Elliott Sadler sat on pole and led the first 16 laps until the competition caution waved. Kyle Busch and Byron came off pit lane first, and jockeyed for the lead. Byron ended up clearing the #18 car, driving to Stage 1 victory.

Stage 2 saw some overly aggressive manoeuvres, two of them leading to wrecks. On Lap 39, Spencer Gallagher moved slightly up the track, causing him to get turned by Ryan Sieg.

Sieg was sent spinning, leading to Tyler Reddick making an evasive move into the grass. With a severely damaged car, Reddick was forced to take it to the garage, finishing 37th. Gallagher and Sieg would continue with minimal damage.

Just 11 laps later on Lap 50, Mario Gosselin misjudged the gap between himself and the #0 car of Garrett Smithley. In turn, Smithley was sent spinning, avoiding damage, but bringing out the pace car. Cars got back racing with 8 to go in the stage, and it seemed Justin Allgaier would be on his way to a stage win.

Somewhat surprisingly, Allgaier, along with Byron, Cole Custer, and others, headed down pit lane with four to go in the stage. Allgaier had a catastrophic error in his pit box, though. He pulled in with his right sides not fully inside his pit box. The crew, after starting to service the car, halted and let Allgaier position his car correctly.

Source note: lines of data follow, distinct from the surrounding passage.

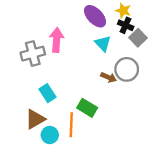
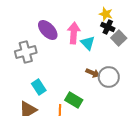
purple ellipse: (95, 16) -> (48, 30), moved
pink arrow: (57, 40) -> (74, 33), moved
gray circle: (127, 69) -> (109, 77), moved

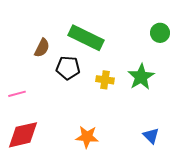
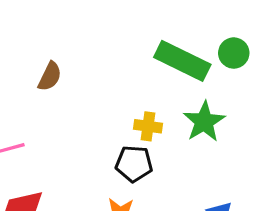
green rectangle: (86, 38) -> (182, 61), moved
black pentagon: (68, 68) -> (134, 164), moved

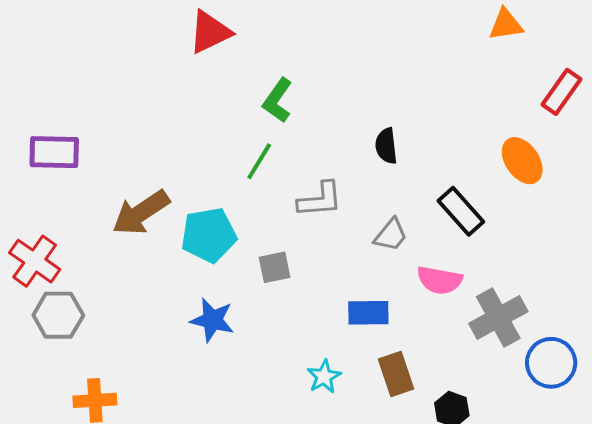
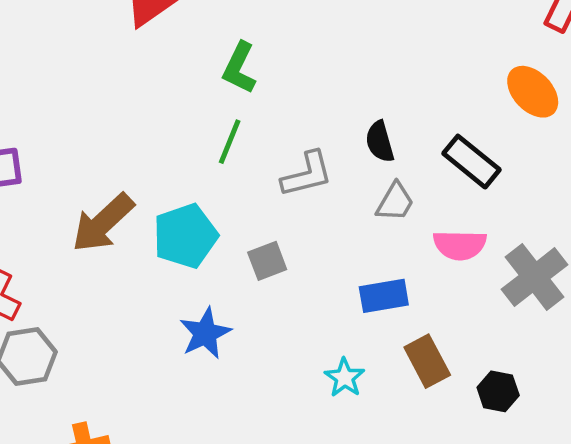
black semicircle: (386, 146) -> (380, 142), moved
blue star: (212, 320) -> (205, 333), turned -30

At that point, losing valuable time, Allgaier drove away without his right front secure. Driving around the track wounded, he brought his car to a stop: a very astute decision. If he had not done so, and the tyre came off, his crew chief Jason Burdett would have been suspended for four races.

This incident brought out a yellow flag with one to go in the stage, handing Elliott Sadler the Stage 2 win. As the drivers who stayed out came to pit road, Busch, Byron, and a cast of others stayed out.

The third and final stage would go unstopped by yellow flags and see multiple lead changes. Busch pulled away from a feisty Byron. Eventually, the #18 would drag along Erik Jones in the #20, pulling away from Byron, Sadler, and Joey Logano.

Astonishingly, Busch and Jones would head down pit road with just 18 laps left. According to Busch’s team, they did not want to risk their driver losing a tyre. This briefly gave Sadler the lead. Byron would come storming back though, passing his teammate on Lap 84.

As the young kid led, he reported a worsening vibration. The team left the final decision up to the young driver, and Byron never did pit. All the while, Menard was blasting through the field. With 5 to go, Menard made it up to Byron’s back bumper. Coming to the white flag, Byron blocked the Cup regular twice. Menard desperately tried to get alongside the #9, but could not do so.

Byron would take the chequered flag, the third time he has this season in his stellar rookie campaign. Menard, Sadler, Logano, and Custer rounded out the top five. Ryan Reed, Brennan Poole, Daniel Hemric, Brandon Jones, and Ty Dillon all scored top ten finishes. Busch would finish 12th and Jones would place 23rd after a tyre violation.

The new package added excitement, even if it did decrease speeds substantially. Steve O’Donnell said it passed NASCAR’s “eye test”, but more will have to be seen in various testing for it to be put in place for the Brickyard 400 in 2018.

As for the standings, Elliott Sadler retains his points lead over Byron and Allgaier. Sadler added one playoff point, while Byron added six. Veteran Brendan Gaughan scored seven stage points and finished 13th, while Sieg scored two stage points and would end up 14th. This allowed Gaughan to extend his gap over Sieg to 15 for the 12th and final playoff spot.

With just five races until the series playoffs begin, the teams will head to the 7/8-mile Iowa Speedway next Saturday. Byron took the checkers at Iowa just under a month ago.